One Person Company

What is OPC (One Person Company) registration?

One Person Company in India is a new concept that has been introduced with the Company’s Act 2013. In India, a single person can form a one-person company. Before the enforcement of the Companies Act 2013 a single person was not able to establish a company. An OPC has features of a Company and the benefits of the sole proprietorship. Earlier if a person had to establish a business, then he or she should only opt for a sole proprietorship.

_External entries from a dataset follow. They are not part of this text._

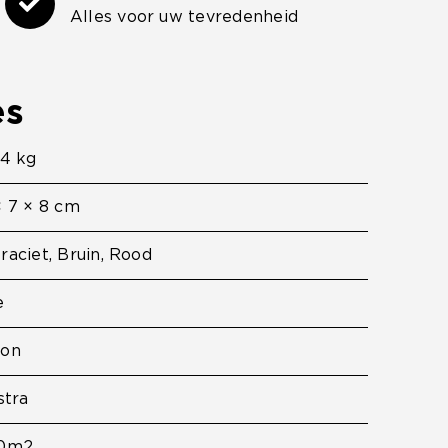
Alles voor uw tevredenheid
es
,4 kg
× 7 × 8 cm
raciet
,
Bruin
,
Rood
e
ton
stra
80m2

According to Section 2 (62) of the Company’s Act 2013, a company can be formed with just 1 director and 1 member. One Person Company registration in India is a type of entity where there are lesser compliances requirements than that of a Private Limited Company.

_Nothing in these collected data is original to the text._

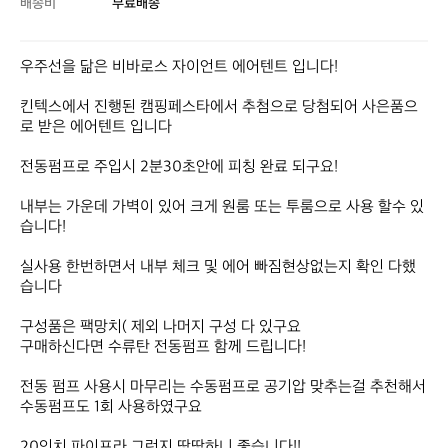
배송비
무료배송
우주선을 닮은 비바로스 자이언트 에어텐트 입니다!

킨텍스에서 진행된 캠핑페스타에서 추첨으로 당첨되어 사은품으
로 받은 에어텐트 입니다

전동펌프로 주입시 2분30초안에 피칭 완료 되구요!

내부는 가운데 가벽이 있어 크게 원룸 또는 투룸으로 사용 할수 있
습니다!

A One Person Company Registration in India can be obtained under the Companies Act 2013 with just one single member and one Director. The Director and member can also be the same person. Here an individual who may be a resident or Non-resident Indian can register an OPC in India.

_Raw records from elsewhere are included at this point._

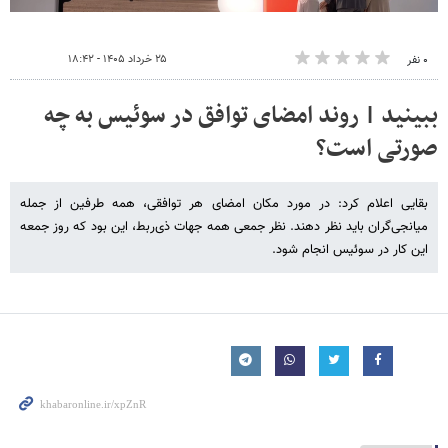
۲۵ خرداد ۱۴۰۵ - ۱۸:۴۲
۰ نفر
ببینید | روند امضای توافق در سوئیس به چه
صورتی است؟
بقایی اعلام کرد: در مورد مکان امضای هر توافقی، همه طرفین از جمله
میانجی‌گران باید نظر دهند. نظر جمعی همه جهات ذی‌ربط، این بود که روز جمعه
این کار در سوئیس انجام شود.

Major reasons for incorporating an OPC in India

What are the advantages of establishing an OPC in India?

Distinct legal entity status: In India, an OPC registration is given the status of a separate legal entity. In this case, the member’s obligation is restricted to his or her shares, and he or she is not personally accountable for the losses incurred.

Easy to raise cash: Because a One Person Company is a separate legal entity, raising funds from venture capitalists, angel investors, incubators, and other sources is simple. One-person companies are more likely to be approved for financing than sole proprietorships. It is quite simple to get cash.

Fewer Compliances: When it comes to compliances under the Companies Act of 2013, the OPC has several exemptions. The Company Secretary is not required to sign the books of accounts or annual returns, which must be signed solely by the director.

Easy Incorporation: The incorporation of an OPC is simple because just one member and one nominee are necessary. A member can also be a director. The minimum paid-up capital required to form an OPC in India is Rs.1 lakh. As a result, forming a One Person Company is simpler than forming other types of businesses.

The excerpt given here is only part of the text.